In slight shock, I finished ascending the staircase and followed the woman into my now open apartment. By the time I entered, she had already settled into the furnishings, her feet curled up onto my emerald green sofa, the cat splayed across her lap. I lowered myself to the woman’s left, the cat’s tail swishing against my thigh in exaggerated side-to-side arcs.
So this is Coco.
This is Coco.
It seems lonely.
Maybe. He spends most of his time alone. But we keep each other company when we can.
I didn’t say he. I said it.
I looked around my sparsely decorated space. It did seem lonely.
Cats are solitary creatures. But humans aren’t.

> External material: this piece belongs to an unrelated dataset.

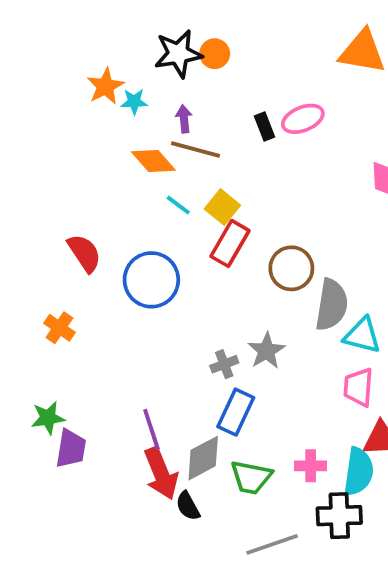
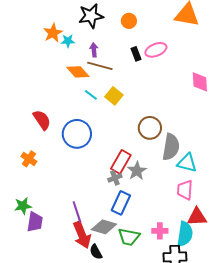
orange circle: (215, 54) -> (129, 21), moved
red rectangle: (230, 243) -> (121, 162), moved
gray diamond: (203, 458) -> (104, 227), turned 45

With this, she picked the cat up underneath his furry belly and placed him onto the floor. He shook his head and gave a big yawn before arching his back and stretching his paws outwards — needing his claws into the scratched wooden surface. We studied the cat as he lowered into a prone position, splaying his back legs akimbo while he maintained a fixed glare at the door. Suddenly, however, my head was being pulled sideways by milky hands and pushed forcefully into a soft, pillowy mouth that tasted like sweet cream and smelled like rosewater. I inhaled this intoxicating scent, getting high off the saccharine aroma. With that blank expression still locked onto her face, she slipped off my shirt, and then my shorts and briefs, so that I was fully nude. She then removed her own clothes before pulling me onto the pile of discarded fabric. In view of the reposed cat, she made silent love to me, allowing the taste of sweet cream and the scent of rosewater to permeate my skin. When we were done, she quietly lifted herself off my supine body and dressed herself. I remained on the floor, watching the cat, who was now curled into himself in preparation for a nap.
Alhub never returned to my workplace after that day we spent making love on top of a pile of discarded clothes on the floor of my apartment. As seamlessly as she had entered my life, she had exited, sliding past the entrance with hovering steps. Behind her, the door had shut tight, the bolt locking with ease — leaving my balance, and my perspective, stuck with that left-leaning tilt to this day.